## Supplied entries
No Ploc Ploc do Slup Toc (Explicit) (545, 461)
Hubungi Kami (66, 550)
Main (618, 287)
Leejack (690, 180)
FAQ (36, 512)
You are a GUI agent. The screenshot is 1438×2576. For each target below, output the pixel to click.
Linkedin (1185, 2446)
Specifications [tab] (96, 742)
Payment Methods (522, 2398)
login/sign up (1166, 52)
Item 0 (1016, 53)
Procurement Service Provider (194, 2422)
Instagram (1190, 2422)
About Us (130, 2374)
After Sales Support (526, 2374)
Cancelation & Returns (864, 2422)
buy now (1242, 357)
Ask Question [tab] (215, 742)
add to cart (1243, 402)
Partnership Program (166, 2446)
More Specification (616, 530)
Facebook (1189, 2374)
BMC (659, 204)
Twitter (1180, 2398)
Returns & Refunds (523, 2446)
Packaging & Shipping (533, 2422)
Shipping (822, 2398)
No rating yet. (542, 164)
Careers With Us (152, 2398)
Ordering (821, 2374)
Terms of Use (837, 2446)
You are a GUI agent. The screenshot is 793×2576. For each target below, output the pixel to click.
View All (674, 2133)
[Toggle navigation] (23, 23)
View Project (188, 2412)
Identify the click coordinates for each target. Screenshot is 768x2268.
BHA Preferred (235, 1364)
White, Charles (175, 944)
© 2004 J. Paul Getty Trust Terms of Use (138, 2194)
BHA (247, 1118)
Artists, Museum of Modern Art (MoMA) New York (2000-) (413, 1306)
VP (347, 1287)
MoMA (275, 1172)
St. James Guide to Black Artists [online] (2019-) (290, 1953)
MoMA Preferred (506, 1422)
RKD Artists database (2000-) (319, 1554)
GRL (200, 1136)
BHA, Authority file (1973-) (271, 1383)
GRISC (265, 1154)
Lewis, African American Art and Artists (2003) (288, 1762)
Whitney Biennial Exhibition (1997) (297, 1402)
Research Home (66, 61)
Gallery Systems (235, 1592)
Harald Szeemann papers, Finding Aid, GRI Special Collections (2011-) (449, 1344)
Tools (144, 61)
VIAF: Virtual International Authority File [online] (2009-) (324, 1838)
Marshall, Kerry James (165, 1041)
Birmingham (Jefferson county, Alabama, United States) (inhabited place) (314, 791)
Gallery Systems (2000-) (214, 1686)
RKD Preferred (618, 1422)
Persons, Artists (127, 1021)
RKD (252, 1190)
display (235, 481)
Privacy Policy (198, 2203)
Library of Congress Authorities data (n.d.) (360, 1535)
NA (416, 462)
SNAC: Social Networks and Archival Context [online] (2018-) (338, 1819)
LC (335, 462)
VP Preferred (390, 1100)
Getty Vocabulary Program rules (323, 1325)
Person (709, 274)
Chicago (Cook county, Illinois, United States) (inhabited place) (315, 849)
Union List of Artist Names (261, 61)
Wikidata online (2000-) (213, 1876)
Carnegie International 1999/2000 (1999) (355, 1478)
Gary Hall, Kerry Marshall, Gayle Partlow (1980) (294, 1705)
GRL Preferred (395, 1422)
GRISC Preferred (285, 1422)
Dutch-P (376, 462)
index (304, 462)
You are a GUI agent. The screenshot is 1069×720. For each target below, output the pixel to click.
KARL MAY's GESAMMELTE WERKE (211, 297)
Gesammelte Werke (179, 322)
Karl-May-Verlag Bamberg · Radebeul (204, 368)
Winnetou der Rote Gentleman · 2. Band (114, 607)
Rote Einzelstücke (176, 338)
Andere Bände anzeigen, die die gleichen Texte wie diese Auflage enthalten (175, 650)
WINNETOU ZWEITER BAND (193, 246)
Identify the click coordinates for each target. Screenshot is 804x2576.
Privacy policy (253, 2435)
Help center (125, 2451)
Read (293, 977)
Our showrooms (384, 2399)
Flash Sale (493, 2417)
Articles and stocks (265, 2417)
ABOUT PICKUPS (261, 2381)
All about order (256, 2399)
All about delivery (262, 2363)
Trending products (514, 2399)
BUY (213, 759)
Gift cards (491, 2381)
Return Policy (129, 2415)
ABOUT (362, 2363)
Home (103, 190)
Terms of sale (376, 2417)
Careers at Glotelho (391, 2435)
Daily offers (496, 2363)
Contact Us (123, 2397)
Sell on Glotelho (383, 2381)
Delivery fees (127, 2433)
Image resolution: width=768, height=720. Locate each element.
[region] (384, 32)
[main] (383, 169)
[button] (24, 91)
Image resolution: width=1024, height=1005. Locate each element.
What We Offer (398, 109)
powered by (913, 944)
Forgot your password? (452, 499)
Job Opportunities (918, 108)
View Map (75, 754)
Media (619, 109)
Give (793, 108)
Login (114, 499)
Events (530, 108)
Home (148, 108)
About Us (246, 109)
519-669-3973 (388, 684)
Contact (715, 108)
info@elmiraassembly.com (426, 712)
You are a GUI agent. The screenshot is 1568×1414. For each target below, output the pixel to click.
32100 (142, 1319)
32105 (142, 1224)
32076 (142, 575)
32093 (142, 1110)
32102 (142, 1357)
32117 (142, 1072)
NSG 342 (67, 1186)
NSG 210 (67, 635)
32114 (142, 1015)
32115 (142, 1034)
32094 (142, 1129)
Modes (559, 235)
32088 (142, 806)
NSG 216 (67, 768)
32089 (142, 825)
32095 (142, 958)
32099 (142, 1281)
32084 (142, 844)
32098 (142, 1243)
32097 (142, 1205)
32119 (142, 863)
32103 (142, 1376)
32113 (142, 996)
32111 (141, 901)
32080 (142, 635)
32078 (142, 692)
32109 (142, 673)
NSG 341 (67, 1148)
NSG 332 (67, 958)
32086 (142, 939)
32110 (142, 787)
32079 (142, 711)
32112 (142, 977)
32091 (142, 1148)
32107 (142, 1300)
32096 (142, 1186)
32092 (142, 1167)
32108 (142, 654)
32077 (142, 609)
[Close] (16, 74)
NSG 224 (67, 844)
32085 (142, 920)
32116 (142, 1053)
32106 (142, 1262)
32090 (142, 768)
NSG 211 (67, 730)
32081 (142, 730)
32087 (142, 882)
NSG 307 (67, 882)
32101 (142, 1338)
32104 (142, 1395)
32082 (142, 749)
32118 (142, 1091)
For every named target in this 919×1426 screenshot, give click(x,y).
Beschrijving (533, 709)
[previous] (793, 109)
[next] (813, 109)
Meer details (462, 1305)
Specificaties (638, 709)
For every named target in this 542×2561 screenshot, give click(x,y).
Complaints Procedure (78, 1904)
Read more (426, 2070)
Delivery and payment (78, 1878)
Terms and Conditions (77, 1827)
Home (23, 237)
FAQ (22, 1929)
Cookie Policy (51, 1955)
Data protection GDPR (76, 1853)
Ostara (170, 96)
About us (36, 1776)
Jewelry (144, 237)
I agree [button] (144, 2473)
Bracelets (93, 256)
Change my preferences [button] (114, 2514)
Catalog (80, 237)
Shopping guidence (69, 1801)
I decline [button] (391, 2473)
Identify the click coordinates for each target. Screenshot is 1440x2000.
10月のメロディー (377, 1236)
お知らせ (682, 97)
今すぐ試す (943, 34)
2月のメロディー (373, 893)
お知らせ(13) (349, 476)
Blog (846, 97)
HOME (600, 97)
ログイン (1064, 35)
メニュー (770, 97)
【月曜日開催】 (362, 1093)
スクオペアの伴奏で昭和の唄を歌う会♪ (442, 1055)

## Task directions
A single number is required: how many lines in the material hold the word "coordinates".

## Answer box
3